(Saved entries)
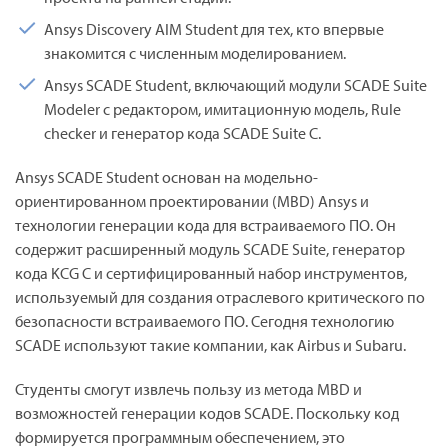
Ansys Discovery AIM Student для тех, кто впервые
знакомится с численным моделированием.
Ansys SCADE Student, включающий модули SCADE Suite
Modeler с редактором, имитационную модель, Rule
checker и генератор кода SCADE Suite C.
Ansys SCADE Student основан на модельно-
ориентированном проектировании (MBD) Ansys и
технологии генерации кода для встраиваемого ПО. Он
содержит расширенный модуль SCADE Suite, генератор
кода KCG C и сертифицированный набор инструментов,
используемый для создания отраслевого критического по
безопасности встраиваемого ПО. Сегодня технологию
SCADE используют такие компании, как Airbus и Subaru.
Студенты смогут извлечь пользу из метода MBD и
возможностей генерации кодов SCADE. Поскольку код
формируется программным обеспечением, это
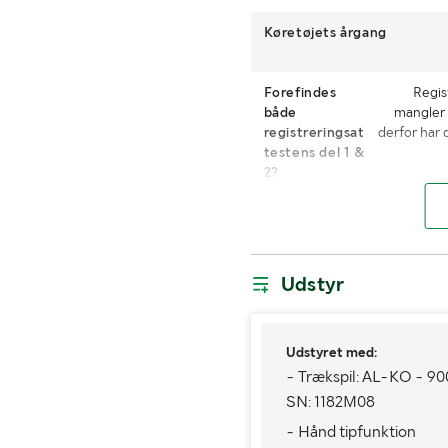
Køretøjets årgang
Forefindes
Regis
både
mangler H
registreringsat
derfor har 
testens del 1 &
2?
Læssehjælp med
MÅL OG VÆGT:
Udstyr
Tilladt lastvægt (kg)
Bredde (mm)
Udstyret med:
- Trækspil: AL-KO - 9
Lastrummets længde (mm)
SN: 1182M08
Lastrummets højde (mm)
- Hånd tipfunktion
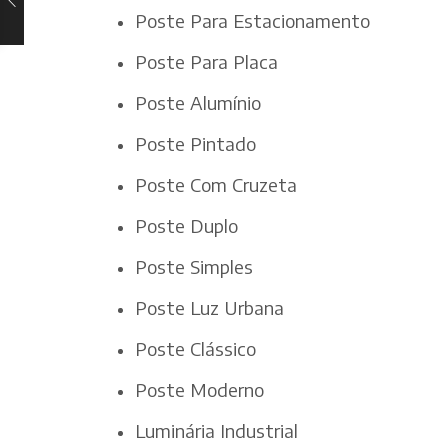
Poste Para Estacionamento
Poste Para Placa
Poste Alumínio
Poste Pintado
Poste Com Cruzeta
Poste Duplo
Poste Simples
Poste Luz Urbana
Poste Clássico
Poste Moderno
Luminária Industrial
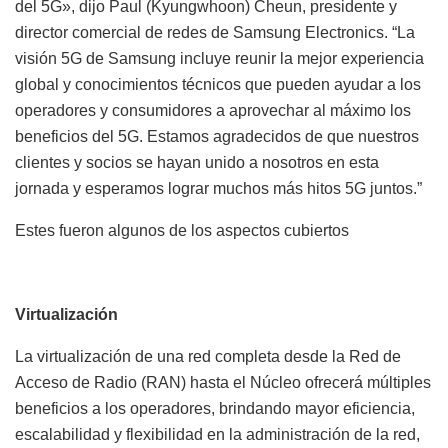
del 5G», dijo Paul (Kyungwhoon) Cheun, presidente y
director comercial de redes de Samsung Electronics. “La
visión 5G de Samsung incluye reunir la mejor experiencia
global y conocimientos técnicos que pueden ayudar a los
operadores y consumidores a aprovechar al máximo los
beneficios del 5G. Estamos agradecidos de que nuestros
clientes y socios se hayan unido a nosotros en esta
jornada y esperamos lograr muchos más hitos 5G juntos.”
Estes fueron algunos de los aspectos cubiertos
Virtualización
La virtualización de una red completa desde la Red de
Acceso de Radio (RAN) hasta el Núcleo ofrecerá múltiples
beneficios a los operadores, brindando mayor eficiencia,
escalabilidad y flexibilidad en la administración de la red,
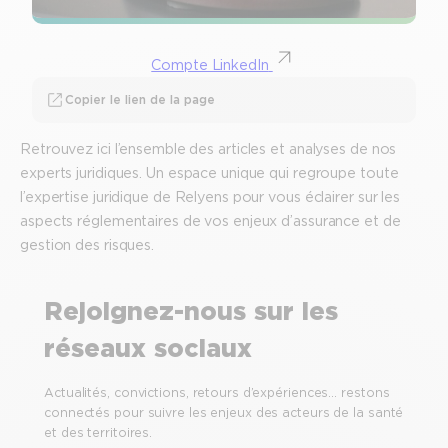
Compte LinkedIn
Copier le lien de la page
Retrouvez ici l’ensemble des articles et analyses de nos
experts juridiques. Un espace unique qui regroupe toute
l’expertise juridique de Relyens pour vous éclairer sur les
aspects réglementaires de vos enjeux d’assurance et de
gestion des risques.
Rejoignez-nous sur les
réseaux sociaux
Actualités, convictions, retours d’expériences… restons
connectés pour suivre les enjeux des acteurs de la santé
et des territoires.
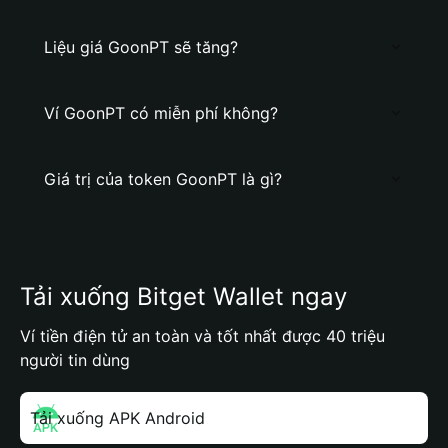
Liệu giá GoonPT sẽ tăng?
Ví GoonPT có miễn phí không?
Giá trị của token GoonPT là gì?
Tải xuống Bitget Wallet ngay
Ví tiền điện tử an toàn và tốt nhất được 40 triệu
người tin dùng
Tải xuống APK Android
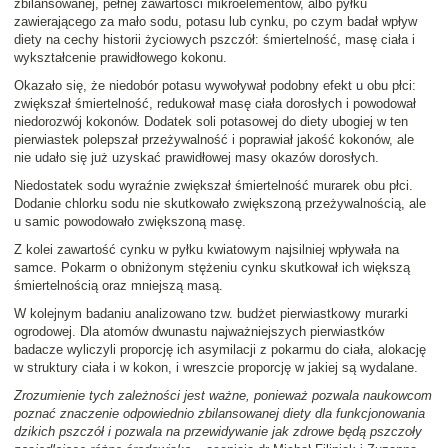
zbilansowanej, pełnej zawartości mikroelementów, albo pyłku
zawierającego za mało sodu, potasu lub cynku, po czym badał wpływ
diety na cechy historii życiowych pszczół: śmiertelność, masę ciała i
wykształcenie prawidłowego kokonu.
Okazało się, że niedobór potasu wywoływał podobny efekt u obu płci:
zwiększał śmiertelność, redukował masę ciała dorosłych i powodował
niedorozwój kokonów. Dodatek soli potasowej do diety ubogiej w ten
pierwiastek polepszał przeżywalność i poprawiał jakość kokonów, ale
nie udało się już uzyskać prawidłowej masy okazów dorosłych.
Niedostatek sodu wyraźnie zwiększał śmiertelność murarek obu płci.
Dodanie chlorku sodu nie skutkowało zwiększoną przeżywalnością, ale
u samic powodowało zwiększoną masę.
Z kolei zawartość cynku w pyłku kwiatowym najsilniej wpływała na
samce. Pokarm o obniżonym stężeniu cynku skutkował ich większą
śmiertelnością oraz mniejszą masą.
W kolejnym badaniu analizowano tzw. budżet pierwiastkowy murarki
ogrodowej. Dla atomów dwunastu najważniejszych pierwiastków
badacze wyliczyli proporcję ich asymilacji z pokarmu do ciała, alokację
w struktury ciała i w kokon, i wreszcie proporcję w jakiej są wydalane.
Zrozumienie tych zależności jest ważne, ponieważ pozwala naukowcom
poznać znaczenie odpowiednio zbilansowanej diety dla funkcjonowania
dzikich pszczół i pozwala na przewidywanie jak zdrowe będą pszczoły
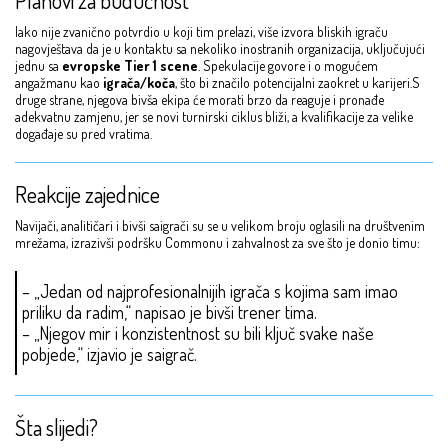
Planovi za budućnost
Iako nije zvanično potvrdio u koji tim prelazi, više izvora bliskih igraču
nagovještava da je u kontaktu sa nekoliko inostranih organizacija, uključujući
jednu sa
evropske Tier 1 scene
. Spekulacije govore i o mogućem
angažmanu kao
igrača/koča
, što bi značilo potencijalni zaokret u karijeri.S
druge strane, njegova bivša ekipa će morati brzo da reaguje i pronađe
adekvatnu zamjenu, jer se novi turnirski ciklus bliži, a kvalifikacije za velike
događaje su pred vratima.
Reakcije zajednice
Navijači, analitičari i bivši saigrači su se u velikom broju oglasili na društvenim
mrežama, izrazivši podršku Commonu i zahvalnost za sve što je donio timu:
– „Jedan od najprofesionalnijih igrača s kojima sam imao
priliku da radim,“ napisao je bivši trener tima.
– „Njegov mir i konzistentnost su bili ključ svake naše
pobjede,“ izjavio je saigrač.
Šta slijedi?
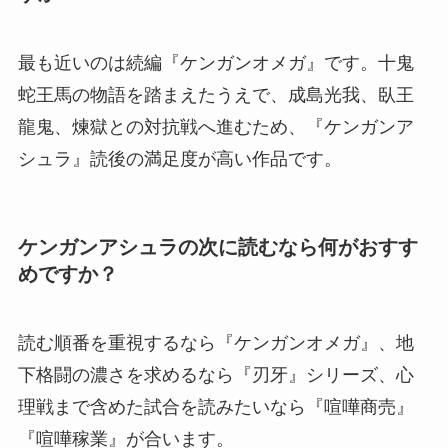
最も近いのは続編『ケンガンオメガ』です。十鬼
蛇王馬の物語を踏まえたうえで、成島光我、臥王
龍鬼、煉獄との対抗戦へ進むため、『ケンガンア
シュラ』読後の満足度が高い作品です。
ケンガンアシュラの次に読むなら何がおすす
めですか？
読む順番を重視するなら『ケンガンオメガ』、地
下格闘の濃さを求めるなら『刃牙』シリーズ、心
理戦まで含めた試合を読みたいなら『喧嘩商売』
『喧嘩稼業』が合います。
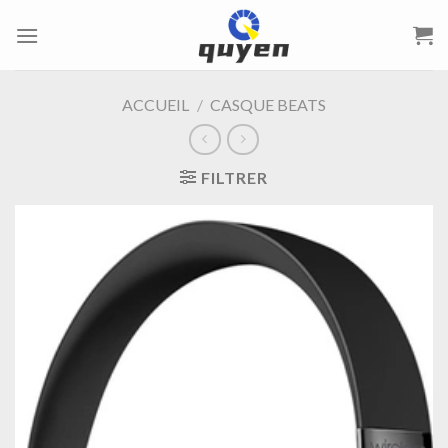
Passer
au
contenu
ACCUEIL
/
CASQUE BEATS
FILTRER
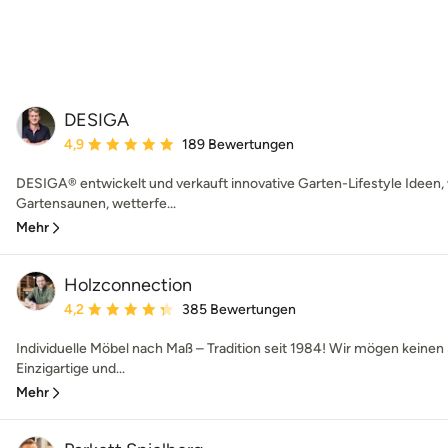
DESIGA
Durchschnittliche Bewertung: 4.9 von 5 Sternen
4,9
189 Bewertungen
DESIGA® entwickelt und verkauft innovative Garten-Lifestyle Ideen,
Gartensaunen, wetterfe...
Mehr
Holzconnection
Durchschnittliche Bewertung: 4.2 von 5 Sternen
4,2
385 Bewertungen
Individuelle Möbel nach Maß – Tradition seit 1984! Wir mögen keinen
Einzigartige und...
Mehr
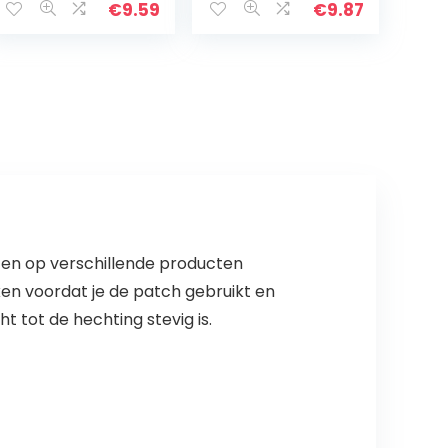
SUV,
€
9.59
€
9.87
pokertafelgreep
rek auto
ten op verschillende producten
en voordat je de patch gebruikt en
 tot de hechting stevig is.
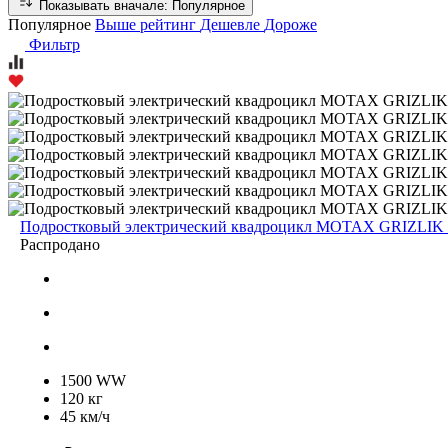
Показывать вначале:
Популярное
Популярное
Выше рейтинг
Дешевле
Дороже
Фильтр
Подростковый электрический квадроцикл MOTAX GRIZLIK 
Распродано
1500 WW
120 кг
45 км/ч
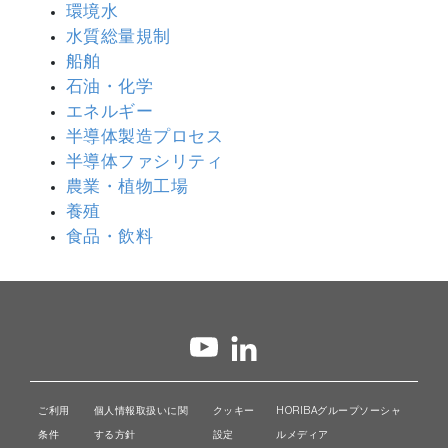
環境水
水質総量規制
船舶
石油・化学
エネルギー
半導体製造プロセス
半導体ファシリティ
農業・植物工場
養殖
食品・飲料
ご利用
個人情報取扱いに関
クッキー
HORIBAグループソーシャ
条件
する方針
設定
ルメディア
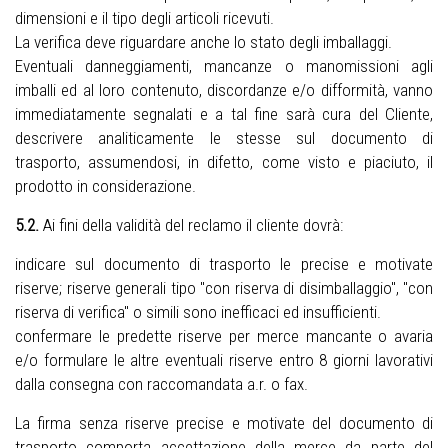
dimensioni e il tipo degli articoli ricevuti.
La verifica deve riguardare anche lo stato degli imballaggi.
Eventuali danneggiamenti, mancanze o manomissioni agli
imballi ed al loro contenuto, discordanze e/o difformità, vanno
immediatamente segnalati e a tal fine sarà cura del Cliente,
descrivere analiticamente le stesse sul documento di
trasporto, assumendosi, in difetto, come visto e piaciuto, il
prodotto in considerazione.
5.2.
Ai fini della validità del reclamo il cliente dovrà:
indicare sul documento di trasporto le precise e motivate
riserve; riserve generali tipo "con riserva di disimballaggio", "con
riserva di verifica" o simili sono inefficaci ed insufficienti.
confermare le predette riserve per merce mancante o avaria
e/o formulare le altre eventuali riserve entro 8 giorni lavorativi
dalla consegna con raccomandata a.r. o fax.
La firma senza riserve precise e motivate del documento di
trasporto comporta accettazione della merce da parte del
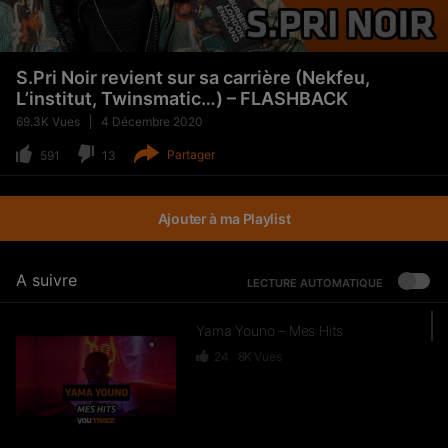
S.Pri Noir revient sur sa carrière (Nekfeu,
L’institut, Twinsmatic…) – FLASHBACK
69.3K
Vues
4 Décembre 2020
Partager
591
13
Ajouter à ma Playlist
A suivre
LECTURE AUTOMATIQUE
Yama Youno – Mes Hits
24
8K
Vues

— Exercise goal —
Across the entries above, how many lines carry the word "pszczół"? Write only the number.

— Expected answer —
2